The Problems with the Proposed Indicators for Monitoring Universal Health Coverage in the Sustainable Development Goals

SDG Goal 3: Good Health
SDG Goal 3: Good Health

Audrey R. Chapman

Writing in 2014, Alicia Ely Yamin and Vanessa Boulanger showed how the global approach to women’s sexual and reproductive health was skewed by the selection of targets and indicators chosen to measure Millennium Development Goal 5.1 The narrow focus of these targets and indicators on maternal healthcare and on maternal mortality in particular was converted into national planning tools and priorities for international aid. In the process, broader dimensions of gender equality and women’s sexual, reproductive, and health rights were sidelined. I fear that the same type of narrowing, counterproductive to human rights, is happening with the measurement of universal health coverage for the Sustainable Development Goals.

Universal health coverage is a component of the omnibus Goal 3, “ensure healthy lives and promote well-being for all at all ages,” of the Sustainable Development Goals (SDGs) adopted in September 2015 by the UN General Assembly.

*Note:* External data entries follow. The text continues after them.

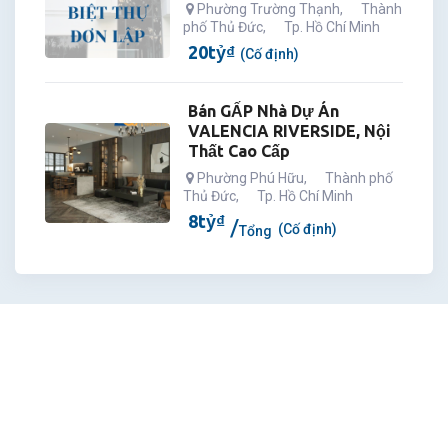
Phường Trường Thạnh
,
Thành
phố Thủ Đức
,
Tp. Hồ Chí Minh
20
tỷ
₫
(Cố định)
Bán GẤP Nhà Dự Án
VALENCIA RIVERSIDE, Nội
Thất Cao Cấp
Phường Phú Hữu
,
Thành phố
Thủ Đức
,
Tp. Hồ Chí Minh
8
tỷ
₫
(Cố định)
Tổng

Specifically, the wording of Goal 3.8 is to “Achieve universal health coverage, including financial risk protection, access to quality essential health-care services and access to safe, effective quality and affordable essential medicines and vaccines for all.”2 Of the various components of Goal 3, the universal health coverage target arguably tracks the right to health the most closely. Indeed some of the high level staff working in multilateral and associated agencies of the UN who were interviewed as to why the right to health was not explicit in key preparatory documents for the formulation of the SDGs, including the guiding document for interstate negotiations, argued that the right to health was already encapsulated in the sub-goal of universal health coverage.3

Various indicators proposed to measure universal health coverage in the SDGs have sought to be inclusive of all of its components and to incorporate equity measures. Consistent with the human rights emphasis on disaggregation, the World Health Organization’s proposed monitoring framework for universal health coverage sought to produce statistics to highlight health inequalities by major stratifiers, including demographic (age, sex/gender), socioeconomic status (wealth, education), geography (province/district) and other characteristics (migration, minorities, etc).4

The global monitoring framework for universal health coverage coordinated by WHO and the World Bank Group, which involved broad consultation with many stakeholders through the web and multiple multi-stakeholder meetings, including member state briefings, incorporated the following indicators:

Health services coverage

  • Prevention
    • Coverage with a set of tracer interventions for prevention services including (effective) family planning, antenatal care (four or more visits), immunization coverage, non-tobacco use, and adequate water source and sanitary facilities (covered under another goal).
    • Equity: a measure of prevention service coverage as described above, stratified by wealth quintile, place of residence, and sex.
  • Treatment
    • Coverage with a set of tracer interventions for treatment services including skilled birth attendance, coverage of TB treatment, ARV therapy, diabetes treatment, and hypertension treatment.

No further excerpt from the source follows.